The Interactive Advertising Bureau (IAB) announced Wednesday that its ad-sizing committee recommended a standard suite of four ad sizes for publishers, the Universal Ad Package, to give agencies an easy and efficient way to design online ads to run across a number of sites.

“There’s certainly been a recommendation we’ve heard very loudly that we need to make the business more effective and more efficient,” said Greg Stuart, IAB’s president and chief executive. “And at the end of the day, I think it’s the publishers responsibility to do that.”

Adam Gerber, interactive committee chairman of the American Association of Advertising Agencies (AAAA), supports the standards, saying they “will result in a stronger, more unified creative palette and will make it simple to reach a majority of the Internet audience.”

The committee, which includes AOL, MSN, Yahoo and CNET Networks, settled on four large sizes, including a brand-new ad size that would be the largest IAB has endorsed, sending the clear message that, in its opinion, bigger is better for online ads.

The Universal Ad Package, which is a subset of the 15 ad sizes on which the IAB has guidelines, includes four sizes of ads: a 160 x 600 “wide skyscraper,” a 300 x 250 “medium rectangle,” an 180 x 150 “rectangle,” and a 728 x 90 “leader board.” This is down from the six sizes recommended when the IAB last issued guidelines, in February 2001.

Notably absent from the list of specifications is the 468 x 60 banner — or the “much-maligned banner,” as Stuart jokingly called it.
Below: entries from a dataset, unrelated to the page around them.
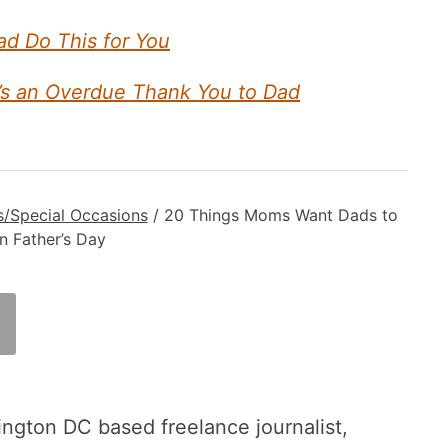
ad Do This for You
’s an Overdue Thank You to Dad
s/Special Occasions
/
20 Things Moms Want Dads to
 Father’s Day
ington DC based freelance journalist,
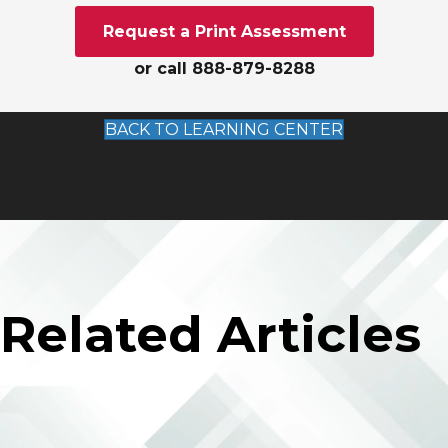
Request a Print Assessment
or call 888-879-8288
BACK TO LEARNING CENTER
Related Articles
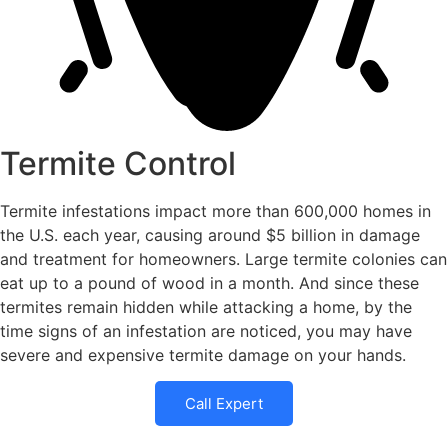
Termite Control
Termite infestations impact more than 600,000 homes in
the U.S. each year, causing around $5 billion in damage
and treatment for homeowners. Large termite colonies can
eat up to a pound of wood in a month. And since these
termites remain hidden while attacking a home, by the
time signs of an infestation are noticed, you may have
severe and expensive termite damage on your hands.
Call Expert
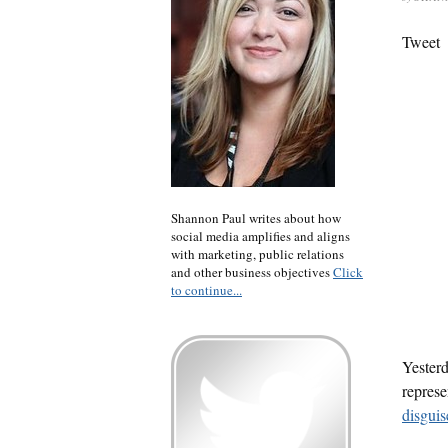
Tweet
Shannon Paul writes about how
social media amplifies and aligns
with marketing, public relations
and other business objectives
Click
to continue...
Yesterd
represe
disguis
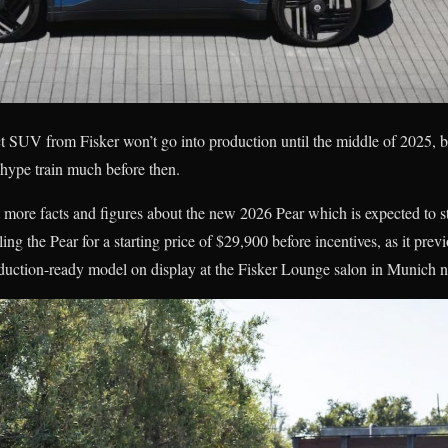
 SUV from Fisker won’t go into production until the middle of 2025, bu
 hype train much before then.
ot more facts and figures about the new 2026 Pear which is expected to s
lling the Pear for a starting price of $29,900 before incentives, as it pre
roduction-ready model on display at the Fisker Lounge salon in Munich 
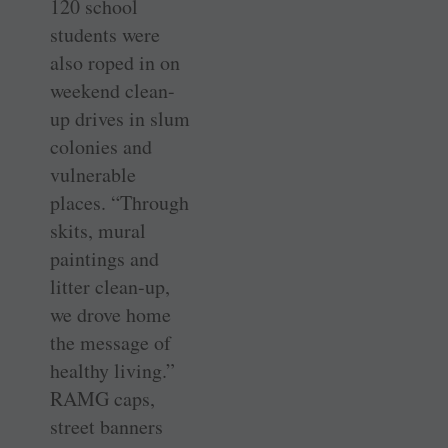
120 school
students were
also roped in on
weekend clean-
up drives in slum
colonies and
vulnerable
places. “Through
skits, mural
paintings and
litter clean-up,
we drove home
the message of
healthy living.”
RAMG caps,
street banners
While defending its effectiveness, Stuart said agencies felt the industry needed to move in a different direction, to larger and more innovative formats. He also said the banner had developed a stigma, as the symbol of online advertising’s problems over the last two years.

“It’s premature to say for sure where it will end up,” he said. “If it dies, we’re not going to be crying for it.”

The IAB will solicit feedback from members over the next two months at its Web site. Stuart said that, after some tweaks, the package would be presented to agencies and advertisers in February, with publishers expected to reach compliance over the next year to 18 months.

The year to 18-month window gives publishers time to alter their content management systems to accept the standard formats, Stuart said.

The Universal Ad Package will also include IAB guidelines for such things as file weight (in GIF/JPEG and Flash), animation length and audio.

The newest and largest format is the leader board, which was pioneered by CNET. Stuart credited the IAB’s chairman, Shelby Bonnie, for his leadership on the issue.

“People at the top of each one of the major Internet businesses have worked for Shelby,” noted Stuart. “He’s quite a force in getting stuff like this done.”

Jeff Bernstein, MSN’s director of ad planning and the committee’s chairman, praised the cooperative work of the committee’s other members for working together to make the changes necessary for the industry to move forward.

“There was a ton of cooperation on this,” he said. “There was a general recognition among the publishers that we’re not just battling each other but we’re also battling other media” for advertising dollars.

Bernstein said the committee’s member companies solicited agency feedback and shared their own research into how users’ perceived and interacted with various sizes, determining which were the most effective.

The online ad industry still faces a host of nettlesome standards problems, according to AAAA’s Gerber, including rich media, streaming and broadband specifications.